Retrograde axonal delivery with neural tracer conjugated nanoparticles
Rather than modulate/penetrate the BBB, one could alternatively, bypass it entirely by utilising neuronal axonal transport as a delivery highway. Payloads applied at distal nerve terminals can be conveyed retrogradely to neuronal cell bodies [55]. As a honorary mention, Mao’s group at UNSW have advanced this paradigm by conjugating wheat germ agglutinin–horseradish peroxidase (WGA-HRP), a classical neural tracer with strong retrograde transport capacity, onto gold nanoparticle (AuNP) cores, thereby imparting axonal targeting and transport functionality [56]. WGA binds to neuronal surface glyco-motifs (e.g. N-acetylglucosamine, sialic acid) and is internalized via clathrin-mediated endocytosis, then trafficked by dynein motors along microtubules. By chemically conjugating WGA-HRP to AuNP, the nanoparticle inherits the tracer’s intrinsic capacity for retrograde sorting and transport. The conjugation is covalent (via classical coupling chemistries), preserving ligand orientation and function [57].
Thus, in their work, Mao et al. cultured primary dorsal root ganglion (DRG) neurons in microfluidic compartmental devices separating axonal termini from somata and thus enabling controlled exposure and real-time imaging of transport dynamics. Without the tracer, ~55.8 % of AuNP-containing endosomes were stationary, 39.5 % underwent retrograde motion, and a minor fraction showed anterograde motion. In contrast, AuNP–WGA-HRP endosomes preferentially underwent retrograde movement (~83.7 %) with reduced stationary dwell times. The average retrograde velocity was ~1.4 ± 0.5 µm/s for AuNP–WGA-HRP (vs ~0.5 ± 0.2 µm/s for bare AuNP, and ~1.1 ± 0.5 µm/s for WGA-HRP itself). They also analysed the “run-and-pause” behaviour along the axon and found that AuNP–WGA-HRP endosomes sustained longer runs, shorter pauses, and higher instantaneous velocities than unconjugated AuNP. Dynein inhibition (via dynarrestin) abolished retrograde motion of both AuNP–WGA-HRP and free WGA-HRP, confirming that transport was mediated by dynein-driven microtubule machinery.

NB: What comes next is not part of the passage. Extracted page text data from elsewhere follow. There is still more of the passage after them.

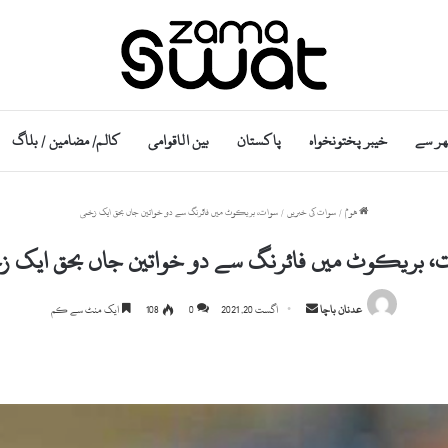
ھر سے
خیبر پختونخواہ
پاکستان
بین الاقوامی
کالم/ مضامین / بلاگ
ھوم
/
سوات کی خبریں
/
سوات، بریکوٹ میں فائرنگ سے دو خواتین جاں بحق ایک زخمی
، بریکوٹ میں فائرنگ سے دو خواتین جاں بحق ایک ز
Send
عدنان باچا
اگست 20, 2021
0
108
ایک منٹ سے کم
an
email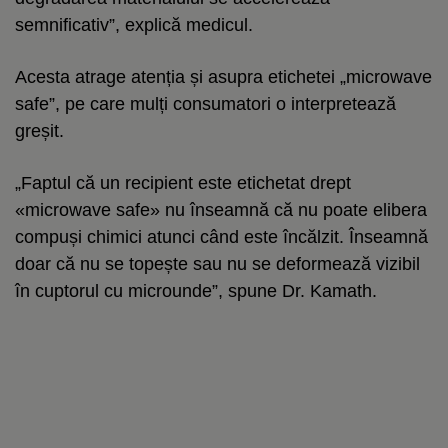
semnificativ”, explică medicul.
Acesta atrage atenția și asupra etichetei „microwave
safe”, pe care mulți consumatori o interpretează
greșit.
„Faptul că un recipient este etichetat drept
«microwave safe» nu înseamnă că nu poate elibera
compuși chimici atunci când este încălzit. Înseamnă
doar că nu se topește sau nu se deformează vizibil
în cuptorul cu microunde”, spune Dr. Kamath.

If surface functionalization with WGA–HRP alters the interfacial chemistry of AuNPs, then it must also redefine their intracellular trafficking. This conjugation indeed “activated” rapid, directional retrograde transport otherwise absent in bare nanoparticles, implying a shift in endosomal sorting toward retrograde vesicles and reduced stationary trapping. Hence, the authors proposed that WGA–HRP functionalization reprograms endosomal fate to favour axonal transport. Leveraging this, they conjugated therapeutic agents (e.g., pro–adenosine receptor antagonists) to AuNP–WGA–HRP constructs, achieving targeted delivery to spinal and brainstem neurons via peripheral administration and restoring diaphragm function at only ~0.1% of the systemic dose.